R/dist.wNNSel.R

###############################################################################  
##                                                                           ##  
## wNNSel - weighted nearest neighbor imputation using selected neighbors    ##  
##                                                                           ##  
##  his function computes specific distances for the imputation of a         ##  
##  missing value using wNNSel method.                                       ##  
##                                                                           ##  
## Author: Shahla Faisal shahla_ramzan@yahoo.com                             ##
##                                                                           ##   
###############################################################################  


#### Distance function for wNNSel imputation
####
#### This function computes specific distances for the imputation of a missing value using \code{wNNSel} method.
####
#### The specific distancs are computed using important covariates only.
#### If \code{mehtod="1"}, the linear function in absolute value of \eqn{r} is used, defined by
#### \deqn{\frac{|r|}{1-c} - \frac{c}{1-c},}
#### for \eqn{|r|>c}, and, 0 , otherwise. 
#### By default, the power function \eqn{|r|^m } is used when \code{mehtod="2"}. For more detailed discussion, see references.
####
#### @param x a matrix containing missing values
#### @param x.initial an optional. A complete data matrix e.g. using mean imputation of \code{x}. If provided, it will be used for the computation of correlations.
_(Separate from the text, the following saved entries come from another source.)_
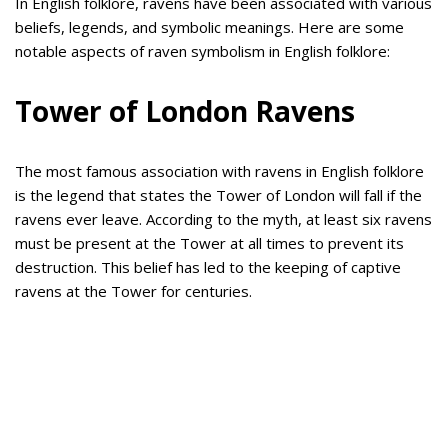
In English folklore, ravens have been associated with various
beliefs, legends, and symbolic meanings. Here are some
notable aspects of raven symbolism in English folklore:
Tower of London Ravens
The most famous association with ravens in English folklore
is the legend that states the Tower of London will fall if the
ravens ever leave. According to the myth, at least six ravens
must be present at the Tower at all times to prevent its
destruction. This belief has led to the keeping of captive
ravens at the Tower for centuries.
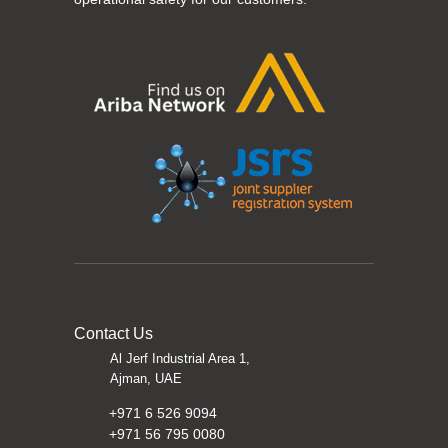
Contact Us
Al Jerf Industrial Area 1,
Ajman, UAE
+971 6 526 9094
+971 56 795 0080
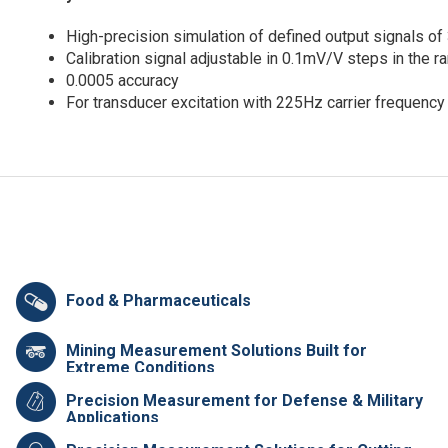
High-precision simulation of defined output signals o
Calibration signal adjustable in 0.1mV/V steps in th
0.0005 accuracy
For transducer excitation with 225Hz carrier frequency
Food & Pharmaceuticals
Mining Measurement Solutions Built for
Extreme Conditions
Precision Measurement for Defense & Military
Applications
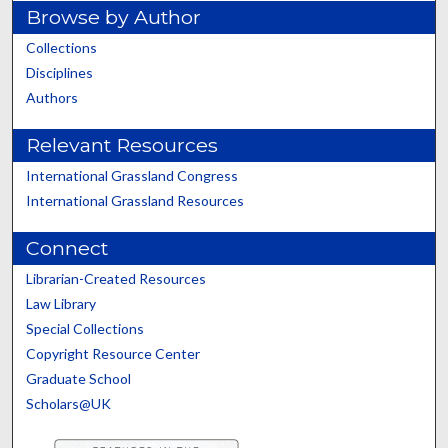
Browse by Author
Collections
Disciplines
Authors
Relevant Resources
International Grassland Congress
International Grassland Resources
Connect
Librarian-Created Resources
Law Library
Special Collections
Copyright Resource Center
Graduate School
Scholars@UK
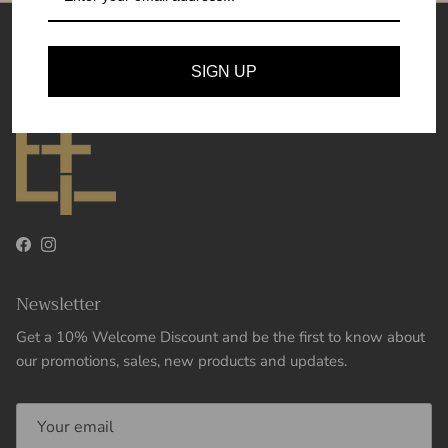
Theory and Essence
SIGN UP
Facebook
Instagram
Newsletter
Get a 10% Welcome Discount and be the first to know about
our promotions, sales, new products and updates.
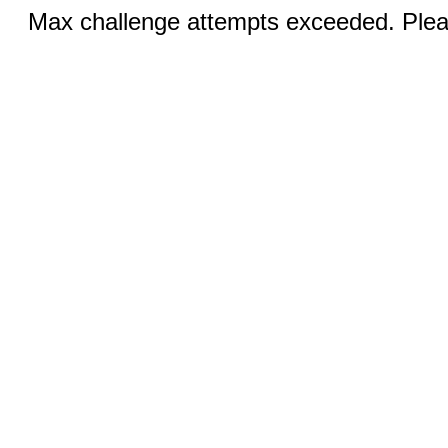
Max challenge attempts exceeded. Pleas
#### @param x.dist distance to compute. The default is \code{x.dist="euclidean"}, that uses the Euclidean distance. Set \code{x.dist} to \code{NULL} for Manhattan distance.
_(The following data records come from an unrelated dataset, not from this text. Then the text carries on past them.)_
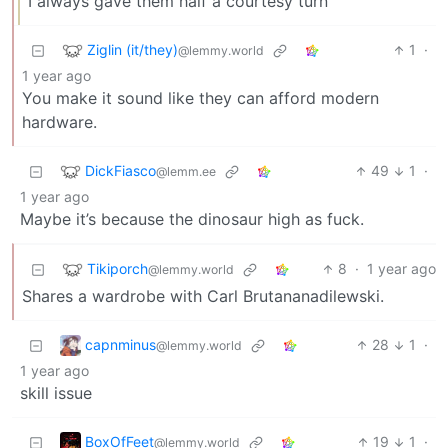
I always gave them half a courtesy turn
Ziglin (it/they)
1
·
@lemmy.world
1 year ago
You make it sound like they can afford modern
hardware.
DickFiasco
49
1
·
@lemm.ee
1 year ago
Maybe it’s because the dinosaur high as fuck.
Tikiporch
8
·
1 year ago
@lemmy.world
Shares a wardrobe with Carl Brutananadilewski.
capnminus
28
1
·
@lemmy.world
1 year ago
skill issue
BoxOfFeet
19
1
·
@lemmy.world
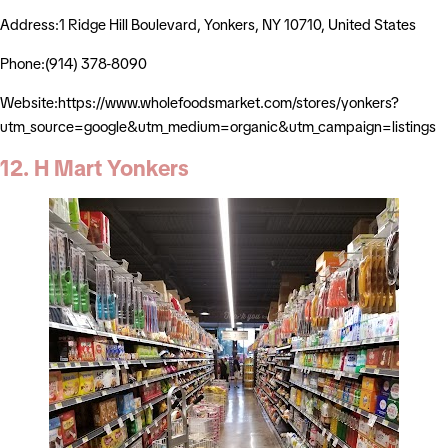
Address:1 Ridge Hill Boulevard, Yonkers, NY 10710, United States
Phone:(914) 378-8090
Website:https://www.wholefoodsmarket.com/stores/yonkers?
utm_source=google&utm_medium=organic&utm_campaign=listings
12. H Mart Yonkers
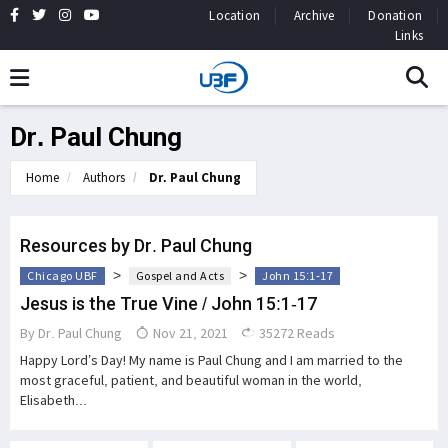
Location
Archive
Donation
Links
Dr. Paul Chung
Home
Authors
Dr. Paul Chung
Resources by Dr. Paul Chung
>
>
Chicago UBF
Gospel and Acts
John 15:1-17
Jesus is the True Vine / John 15:1-17
By
Dr. Paul Chung
Nov 21, 2021
35272 Reads
Happy Lord’s Day! My name is Paul Chung and I am married to the
most graceful, patient, and beautiful woman in the world,
Elisabeth...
#### @param convex logical. If \code{TRUE}, selected variables are used for the computation of distance.  The default is \code{TRUE}.
#### @param m \code{scaler}, a tuning parameter required by the power function.
#### @param c \code{scaler}, a tuning parameter required by the linear function.  
#### @param method  convex function,  performs selection of variables. If \code{method="1"}, linear function is used and the power function is used when \code{method="2"}.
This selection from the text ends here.